After the final brick was placed, students led family members and guests through the house to show off their handiwork.
“I built this,” beamed Joshua Sabater, a plumbing student as he stood in the master bedroom’s bathtub. Sabater is a senior at Springbrook High School who loves poetry and the spoken word. His two older siblings are graduates of the Edison program, too.
“My parents from the beginning wanted us to all learn a trade,” he said. “They were like, ‘learn a trade so you can follow your art career and do whatever you want, but have something to fall back on.’ ”
Sabater says he grew to love plumbing for the same reasons he loves art — it makes him feel in control.
“I remember coming [to Edison] and saying, ‘Plumbing, me?’ That first week I hated it,” he said. “But with this house… I can walk around this house and show you, that was difficult, that was easy. I can show you, and that speaks to my work.”
Sabater will graduate from Edison this year with half of the credits he needs for a Master Plumber Certification.
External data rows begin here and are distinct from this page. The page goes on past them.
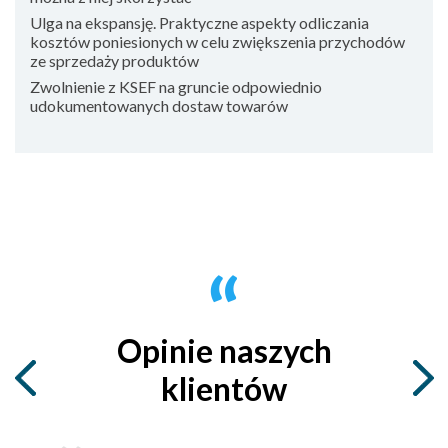
Ulga na ekspansję. Praktyczne aspekty odliczania
kosztów poniesionych w celu zwiększenia przychodów
ze sprzedaży produktów
Zwolnienie z KSEF na gruncie odpowiednio
udokumentowanych dostaw towarów
Opinie naszych
klientów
He’s thinking about joining a construction contractor as a plumber, and getting that certification from Montgomery College.
Many students take advantage of the college credits they accrue for free at Edison. Natalie Mogrovejo, 18, is finishing up a degree at Montgomery College, where she was able to use two semesters worth of Edison credits. She will start a position as an assistant project manager in June.
Mogrovejo says that Edison’s program gave her the confidence to excel in a field people tend to associate with men. About 10 percent of students graduating from the program this year are female.
“We should be advocating for the Edison program, and telling everyone… that it’s amazing, that more people should do it,” she said. “More students should have this opportunity. And not only that, but female students, too.”
Other local districts have similar programs. Prince George’s County just unveiled its student-built house earlier this month, and Fairfax County offers students trade classes in many of its schools.
Montgomery County Schools Superintendent Jack Smith says that the county has some of highest-performing career programs in the country.
“Our goal as a school system has to be to help every student move toward a good job, a good career path and a lot of opportunities in their lifetime. That’s what we have to prepare students to do, and this is such a perfect example of doing that for students,” Smith said.
This year’s Edison graduates are prepared. They’ll enter the job market with something of substance on their resumes: they built a house.